Work to be completed: Please copy every line of the data in which the string "Việt" appears.

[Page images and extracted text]
Content starts
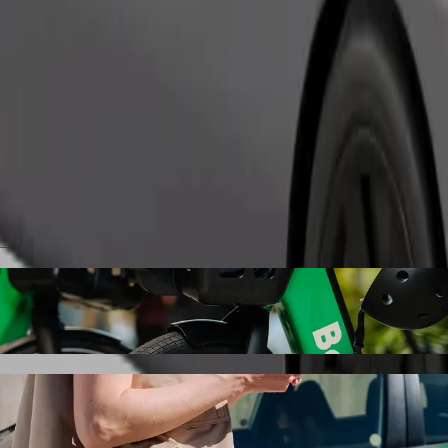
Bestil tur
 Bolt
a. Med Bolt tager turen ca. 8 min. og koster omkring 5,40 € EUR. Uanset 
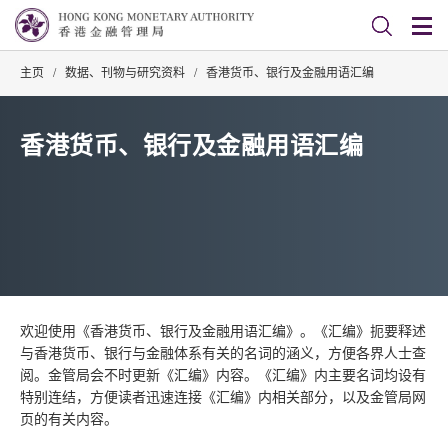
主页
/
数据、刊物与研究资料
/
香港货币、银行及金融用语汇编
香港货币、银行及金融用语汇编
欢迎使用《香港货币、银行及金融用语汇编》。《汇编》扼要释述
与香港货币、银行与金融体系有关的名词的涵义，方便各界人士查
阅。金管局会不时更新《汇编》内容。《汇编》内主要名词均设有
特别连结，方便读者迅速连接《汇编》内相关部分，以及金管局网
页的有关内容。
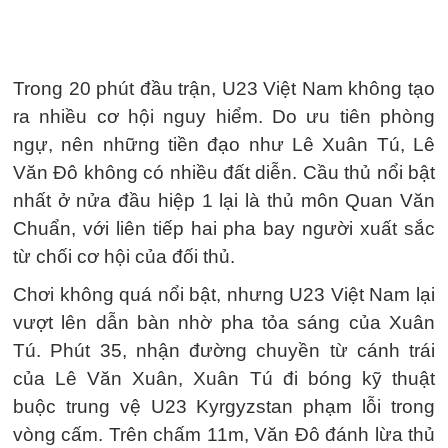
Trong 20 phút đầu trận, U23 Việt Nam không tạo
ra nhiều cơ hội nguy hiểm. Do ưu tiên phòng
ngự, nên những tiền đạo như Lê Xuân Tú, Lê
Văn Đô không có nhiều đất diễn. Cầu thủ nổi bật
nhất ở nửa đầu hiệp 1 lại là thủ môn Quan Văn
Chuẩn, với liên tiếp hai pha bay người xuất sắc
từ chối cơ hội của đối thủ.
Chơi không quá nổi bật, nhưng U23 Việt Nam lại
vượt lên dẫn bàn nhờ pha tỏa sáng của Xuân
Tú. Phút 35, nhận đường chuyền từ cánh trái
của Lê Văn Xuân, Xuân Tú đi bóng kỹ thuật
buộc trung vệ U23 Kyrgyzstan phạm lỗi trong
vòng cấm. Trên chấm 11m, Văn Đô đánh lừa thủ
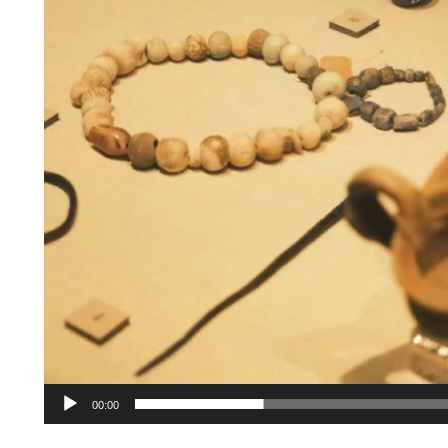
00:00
Content ends
Exercise answer:
Trong 20 phút đầu trận, U23 Việt Nam không tạo
Chơi không quá nổi bật, nhưng U23 Việt Nam lại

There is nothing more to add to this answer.